Les piliers des halles allongeaient de grandes ombres. La terre était toute grise, comme par une nuit d'été. Mais, la maison du médecin se trouvant à cinquante pas de l'auberge, il fallut presque aussitôt se souhaiter le bonsoir, et la compagnie se dispersa. Emma, dès le vestibule, sentit tomber sur ses épaules, comme un linge humide, le froid du plâtre. Les murs étaient neufs, et les marches de bois craquèrent. Dans la chambre, au premier, un jour blanchâtre passait par les fenêtres sans rideaux. On entrevoyait des cimes d'arbres, et plus loin la prairie, à demi noyée dans le brouillard, qui fumait au clair de la lune, selon le cours de la rivière. Au milieu de l'appartement, pêle-mêle, il y avait des tiroirs de commode, des bouteilles, des tringles, des bâtons dorés avec des matelas sur des chaises et des cuvettes sur le parquet, – les deux hommes qui avaient apporté, les meubles ayant tout laissé là, négligemment. C'était la quatrième fois qu'elle couchait dans un endroit inconnu.

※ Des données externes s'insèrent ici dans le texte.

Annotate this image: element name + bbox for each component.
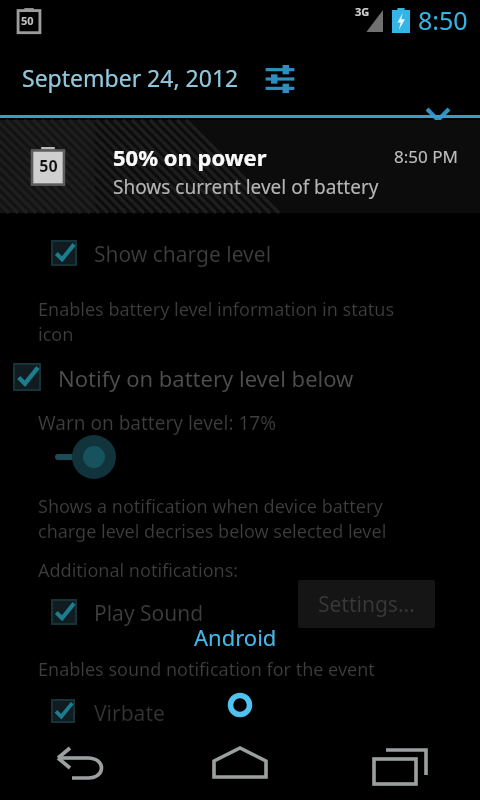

La première avait été le jour de son entrée au couvent, la seconde celle de son arrivée à Tostes, la troisième à la Vaubyessard, la quatrième était celle-ci ; et chacune s'était trouvée faire dans sa vie comme l'inauguration [ 118 ] d'une phase nouvelle. Elle ne croyait pas que les choses pussent se représenter les mêmes à des places différentes, et, puisque la portion vécue avait été mauvaise, sans doute ce qui restait à consommer serait meilleur.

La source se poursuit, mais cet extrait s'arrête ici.